** Opening Listed records block **

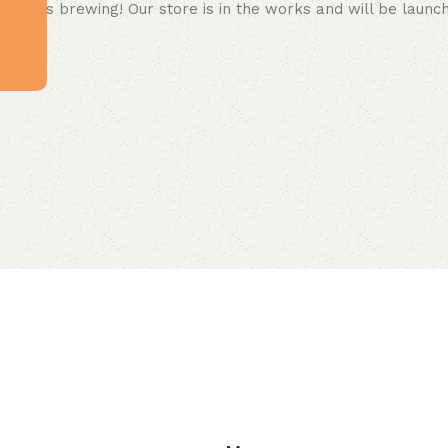
 big is brewing! Our store is in the works and will be launc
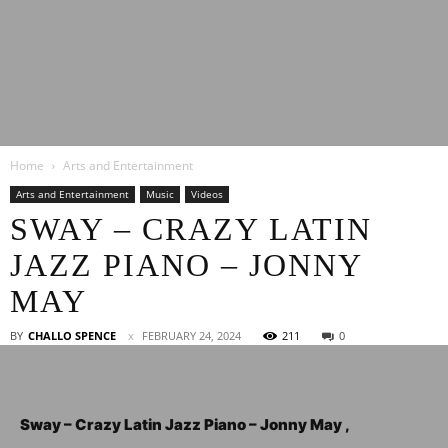
Latest
Home
Arts and Entertainment
Entertainment
Arts and Entertainment
Music
Videos
SWAY – CRAZY LATIN
JAZZ PIANO – JONNY
News
MAY
BY
CHALLO SPENCE
FEBRUARY 24, 2024
211
0
Sway – Crazy Latin Jazz Piano – Jonny May ,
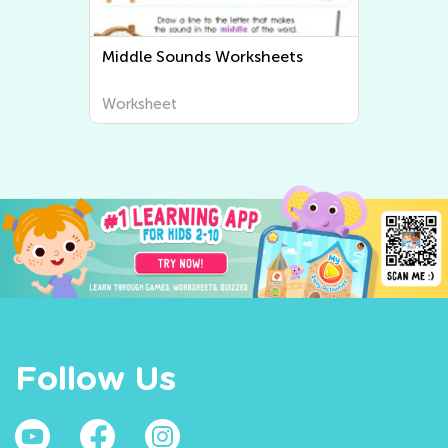
Middle Sounds Worksheets
Worksheet
Follow Us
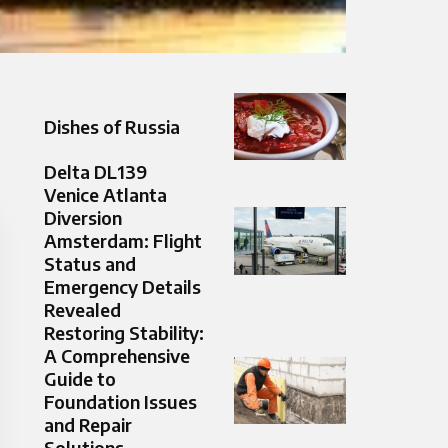
Dishes of Russia
Delta DL139
Venice Atlanta
Diversion
Amsterdam: Flight
Status and
Emergency Details
Revealed
Restoring Stability:
A Comprehensive
Guide to
Foundation Issues
and Repair
Solutions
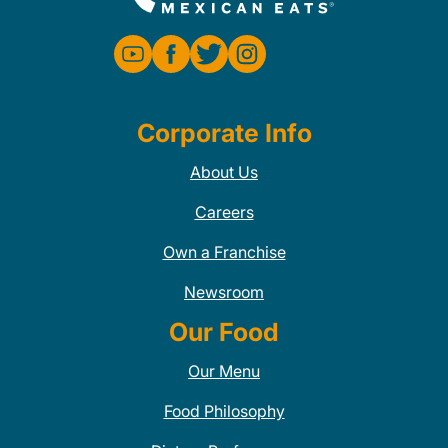
Corporate Info
About Us
Careers
Own a Franchise
Newsroom
Our Food
Our Menu
Food Philosophy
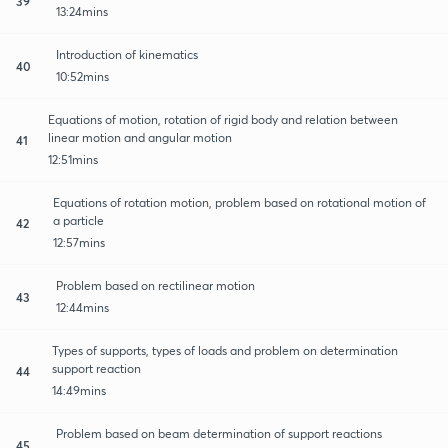
39
13:24mins
Introduction of kinematics
40
10:52mins
Equations of motion, rotation of rigid body and relation between
linear motion and angular motion
41
12:51mins
Equations of rotation motion, problem based on rotational motion of
a particle
42
12:57mins
Problem based on rectilinear motion
43
12:44mins
Types of supports, types of loads and problem on determination
support reaction
44
14:49mins
Problem based on beam determination of support reactions
45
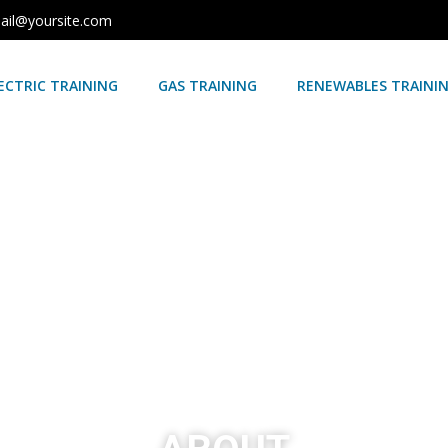
ail@yoursite.com
ECTRIC TRAINING
GAS TRAINING
RENEWABLES TRAINI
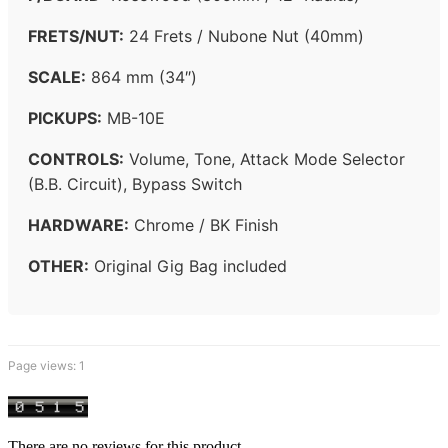
FRETS/NUT:
24 Frets / Nubone Nut (40mm)
SCALE:
864 mm (34″)
PICKUPS:
MB-10E
CONTROLS:
Volume, Tone, Attack Mode Selector
(B.B. Circuit), Bypass Switch
HARDWARE:
Chrome / BK Finish
OTHER:
Original Gig Bag included
Page views:
1
There are no reviews for this product.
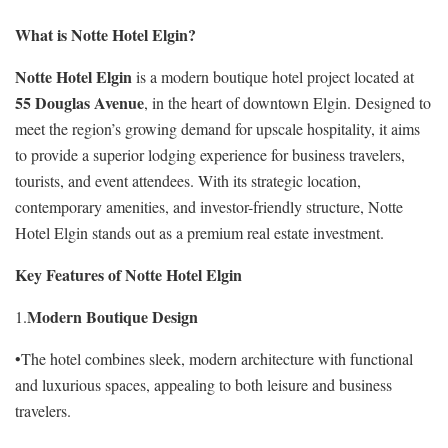
What is Notte Hotel Elgin?
Notte Hotel Elgin
is a modern boutique hotel project located at
55 Douglas Avenue
, in the heart of downtown Elgin. Designed to
meet the region’s growing demand for upscale hospitality, it aims
to provide a superior lodging experience for business travelers,
tourists, and event attendees. With its strategic location,
contemporary amenities, and investor-friendly structure, Notte
Hotel Elgin stands out as a premium real estate investment.
Key Features of Notte Hotel Elgin
Modern Boutique Design
1.
•The hotel combines sleek, modern architecture with functional
and luxurious spaces, appealing to both leisure and business
travelers.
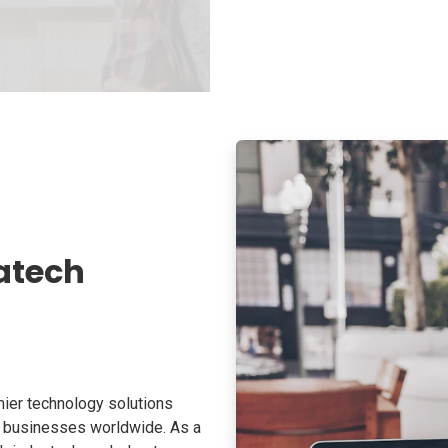
atech
ier technology solutions
o businesses worldwide. As a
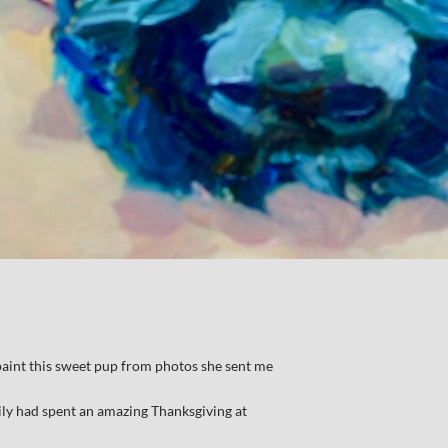
int this sweet pup from photos she sent me
ily had spent an amazing Thanksgiving at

** Closing Listed records block **

__Task prompt__: Lines with "travelers" in them are what the answer must contain; copy each from the records above.

__Your response__:
to provide a superior lodging experience for business travelers,
travelers.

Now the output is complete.